Unfortunately, heart problems are something that can affect anyone.
But whether they are hereditary or caused by lifestyle choices, there are steps that can be taken to help mitigate the risks and protect the heart as much as possible.
To mark National Heart Health Month, Nuffield Health physiotherapy manager and cardiac rehabilitation lead, Helen Alexander, has offered up some top tips.
Being physically active can help keep your heart healthy by controlling blood pressure and improving your cholesterol profile.
"If you are new to exercise, start by building in more activity during your day - using the stairs rather than the lift, walking more, using the car less, or parking further away than normal. When you are being active, you will get more benefits if you are able to achieve a pace that makes you feel warm and comfortably breathless," she said. "However, if you have had a recent cardiac event or procedure and would like to increase your physical activity, attending a cardiac rehabilitation programme can ensure you return to exercise safely under the guidance of a professional."
Eating a healthy balanced diet plays an important role in looking after your heart health. Try to keep your intake of saturated fats (normally found in animal products, as well as high-fat dairy and sweet treats) low by replacing them with unsaturated fats. Good sources include oily fish, olive oil, nuts, and seeds.

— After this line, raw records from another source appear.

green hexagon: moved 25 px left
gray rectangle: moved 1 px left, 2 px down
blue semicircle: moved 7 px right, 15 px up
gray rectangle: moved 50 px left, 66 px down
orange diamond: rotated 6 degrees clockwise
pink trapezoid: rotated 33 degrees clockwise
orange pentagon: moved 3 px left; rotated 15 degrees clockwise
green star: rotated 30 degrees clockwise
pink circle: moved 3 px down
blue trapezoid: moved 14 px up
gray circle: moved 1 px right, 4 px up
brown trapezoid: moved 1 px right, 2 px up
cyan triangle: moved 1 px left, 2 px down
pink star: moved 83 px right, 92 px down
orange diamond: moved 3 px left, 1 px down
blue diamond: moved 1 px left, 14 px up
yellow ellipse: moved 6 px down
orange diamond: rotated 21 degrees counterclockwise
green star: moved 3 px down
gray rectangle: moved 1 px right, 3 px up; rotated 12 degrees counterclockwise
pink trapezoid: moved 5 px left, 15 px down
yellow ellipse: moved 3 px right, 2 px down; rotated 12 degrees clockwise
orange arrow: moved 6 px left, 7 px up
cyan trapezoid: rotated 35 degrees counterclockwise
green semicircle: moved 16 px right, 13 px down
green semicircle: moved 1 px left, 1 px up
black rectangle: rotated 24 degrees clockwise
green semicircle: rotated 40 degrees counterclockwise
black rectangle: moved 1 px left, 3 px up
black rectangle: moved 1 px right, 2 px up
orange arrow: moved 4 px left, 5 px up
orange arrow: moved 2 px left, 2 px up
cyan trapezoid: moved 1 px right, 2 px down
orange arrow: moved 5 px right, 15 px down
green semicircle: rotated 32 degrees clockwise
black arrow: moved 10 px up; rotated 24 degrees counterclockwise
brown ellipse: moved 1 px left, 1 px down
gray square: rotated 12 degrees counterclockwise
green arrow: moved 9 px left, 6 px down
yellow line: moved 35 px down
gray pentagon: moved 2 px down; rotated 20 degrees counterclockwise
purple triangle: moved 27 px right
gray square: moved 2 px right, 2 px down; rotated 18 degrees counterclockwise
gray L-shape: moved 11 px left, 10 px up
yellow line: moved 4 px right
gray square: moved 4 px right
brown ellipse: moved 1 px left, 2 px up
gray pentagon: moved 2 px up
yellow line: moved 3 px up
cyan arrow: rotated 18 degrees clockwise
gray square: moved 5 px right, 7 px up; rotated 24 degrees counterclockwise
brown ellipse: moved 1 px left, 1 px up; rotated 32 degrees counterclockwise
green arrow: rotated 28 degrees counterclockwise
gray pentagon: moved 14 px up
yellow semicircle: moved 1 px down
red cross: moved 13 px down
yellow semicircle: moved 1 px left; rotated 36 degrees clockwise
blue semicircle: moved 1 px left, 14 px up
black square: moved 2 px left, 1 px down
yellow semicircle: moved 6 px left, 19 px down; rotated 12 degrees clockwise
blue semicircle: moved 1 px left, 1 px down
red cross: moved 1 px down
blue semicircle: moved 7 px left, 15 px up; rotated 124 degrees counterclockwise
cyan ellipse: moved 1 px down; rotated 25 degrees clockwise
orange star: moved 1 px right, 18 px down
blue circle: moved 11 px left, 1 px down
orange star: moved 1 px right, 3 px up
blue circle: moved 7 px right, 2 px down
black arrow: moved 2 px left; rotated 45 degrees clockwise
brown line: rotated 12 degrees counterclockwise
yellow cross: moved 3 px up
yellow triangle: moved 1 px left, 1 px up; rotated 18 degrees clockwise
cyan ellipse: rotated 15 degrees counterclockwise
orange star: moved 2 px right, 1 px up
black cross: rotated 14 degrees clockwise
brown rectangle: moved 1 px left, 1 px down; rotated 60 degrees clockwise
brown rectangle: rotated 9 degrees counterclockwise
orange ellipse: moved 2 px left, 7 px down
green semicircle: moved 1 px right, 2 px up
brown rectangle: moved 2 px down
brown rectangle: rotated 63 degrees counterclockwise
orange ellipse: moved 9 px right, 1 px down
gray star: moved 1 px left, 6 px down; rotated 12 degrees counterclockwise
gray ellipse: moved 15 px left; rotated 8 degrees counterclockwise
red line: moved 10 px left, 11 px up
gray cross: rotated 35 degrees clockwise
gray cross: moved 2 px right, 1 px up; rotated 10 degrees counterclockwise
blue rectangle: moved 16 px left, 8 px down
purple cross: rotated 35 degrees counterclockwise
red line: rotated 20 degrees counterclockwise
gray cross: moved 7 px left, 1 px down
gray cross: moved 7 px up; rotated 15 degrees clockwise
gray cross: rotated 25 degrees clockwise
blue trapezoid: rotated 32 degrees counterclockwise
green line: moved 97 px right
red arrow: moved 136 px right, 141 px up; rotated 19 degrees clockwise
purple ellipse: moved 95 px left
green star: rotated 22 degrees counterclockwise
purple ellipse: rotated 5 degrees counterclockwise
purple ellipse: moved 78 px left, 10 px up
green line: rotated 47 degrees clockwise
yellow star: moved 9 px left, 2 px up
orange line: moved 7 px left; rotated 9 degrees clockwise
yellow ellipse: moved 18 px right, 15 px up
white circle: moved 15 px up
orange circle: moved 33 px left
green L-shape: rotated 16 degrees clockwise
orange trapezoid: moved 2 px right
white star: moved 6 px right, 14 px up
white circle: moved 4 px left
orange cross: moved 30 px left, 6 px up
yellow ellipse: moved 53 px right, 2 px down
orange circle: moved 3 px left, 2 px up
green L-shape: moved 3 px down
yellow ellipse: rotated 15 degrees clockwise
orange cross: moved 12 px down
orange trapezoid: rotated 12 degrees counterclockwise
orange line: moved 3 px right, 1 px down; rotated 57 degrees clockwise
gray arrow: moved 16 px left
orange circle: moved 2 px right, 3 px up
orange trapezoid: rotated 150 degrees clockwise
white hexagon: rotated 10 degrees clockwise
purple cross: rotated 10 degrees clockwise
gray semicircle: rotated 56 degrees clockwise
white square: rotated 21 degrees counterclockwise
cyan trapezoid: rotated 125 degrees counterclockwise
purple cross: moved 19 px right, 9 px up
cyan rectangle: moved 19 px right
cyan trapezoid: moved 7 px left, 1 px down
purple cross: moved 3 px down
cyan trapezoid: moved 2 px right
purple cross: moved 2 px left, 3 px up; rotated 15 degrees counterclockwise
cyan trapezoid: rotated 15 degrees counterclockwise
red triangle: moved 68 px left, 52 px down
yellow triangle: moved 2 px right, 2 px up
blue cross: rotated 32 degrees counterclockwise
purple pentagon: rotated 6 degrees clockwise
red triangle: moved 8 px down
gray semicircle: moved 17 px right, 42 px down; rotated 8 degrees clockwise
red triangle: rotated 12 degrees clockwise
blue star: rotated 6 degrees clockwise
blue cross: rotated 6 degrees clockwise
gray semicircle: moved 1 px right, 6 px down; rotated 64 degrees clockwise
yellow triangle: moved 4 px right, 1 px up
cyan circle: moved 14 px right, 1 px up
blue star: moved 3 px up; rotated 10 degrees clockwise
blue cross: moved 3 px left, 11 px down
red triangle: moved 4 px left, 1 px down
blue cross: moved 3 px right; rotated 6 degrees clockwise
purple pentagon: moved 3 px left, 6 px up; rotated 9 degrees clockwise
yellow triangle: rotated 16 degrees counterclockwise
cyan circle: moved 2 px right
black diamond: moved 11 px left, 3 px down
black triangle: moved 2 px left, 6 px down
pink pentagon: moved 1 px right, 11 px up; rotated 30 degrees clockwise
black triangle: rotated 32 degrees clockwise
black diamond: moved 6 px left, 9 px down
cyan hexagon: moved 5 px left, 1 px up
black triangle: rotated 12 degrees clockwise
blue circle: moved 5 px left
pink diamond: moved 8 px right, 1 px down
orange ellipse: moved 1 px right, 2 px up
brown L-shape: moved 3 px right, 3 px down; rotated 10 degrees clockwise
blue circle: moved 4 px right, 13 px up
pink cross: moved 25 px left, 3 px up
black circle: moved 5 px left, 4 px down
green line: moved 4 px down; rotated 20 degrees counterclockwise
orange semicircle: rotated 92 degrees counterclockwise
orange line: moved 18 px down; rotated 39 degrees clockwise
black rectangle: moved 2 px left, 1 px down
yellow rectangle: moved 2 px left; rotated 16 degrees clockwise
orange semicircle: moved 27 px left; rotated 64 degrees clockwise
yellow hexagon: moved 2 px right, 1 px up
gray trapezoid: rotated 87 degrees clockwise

"Contrary to popular belief, carbohydrates should absolutely form part of a healthy diet - they're great for energy and contain important nutrients and fibre, which are essential for heart health. Try to look for wholegrain, slower-release options such as oats, wholewheat bread, and pasta to incorporate into your diet," the expert explained. "Fruit and vegetables should be the cornerstone of all heart-healthy diets as these have a huge number of anti-inflammatory properties and high amount of dietary fibre. Always try to eat a 'rainbow' of fruit and vegetables to get lots of variety into your diet."
Looking after our mental fitness is just as important as looking after our physical health. We all have some day-to-day stress, but if your stress levels get beyond what you can cope with it can affect you physically.
"Recognising what situations or activities contribute to your stress, and then putting some coping strategies in place is often a first step. Think about which activities make you feel calm and content and make some time for them - it might be going for a walk, being out in nature or reading a book. Take some time to consider how you currently manage everyday stress and get help if you feel overwhelmed or think it might be affecting your health," noted Helen.
When it comes to heart health, smoking increases the risk of heart and circulatory disease.
"It is not easy giving up smoking, but help is available - you are four times more likely to give up if you get professional advice. You can seek support from your GP, local pharmacist or local stop smoking team," she continued. "Once you have set a quit date, tell your family, friends and colleagues so they can support you through all the feelings and emotions you may experience and remember - it will be worth it."
Everybody needs some body fat (the ideal amount differs from person to person), but carrying too much, especially around the waist area, can put our health at risk. Excess weight can lead to a build-up of fatty materials in our arteries, increasing the risk of heart attacks and strokes. Carrying weight around your middle can make it harder for your body to use a hormone called insulin, which controls your blood glucose (sugar) levels, and can lead to type 2 diabetes.
"Losing weight can be hard, and often takes changes to our diet and physical activity levels. Although the main principle of losing weight is simple - the energy you take in (calories) needs to be less than the energy you use - the effectiveness of any diet that is undertaken will vary from person to person. Make sure you find something that works for you, and you will be more likely to stick with it," Helen added.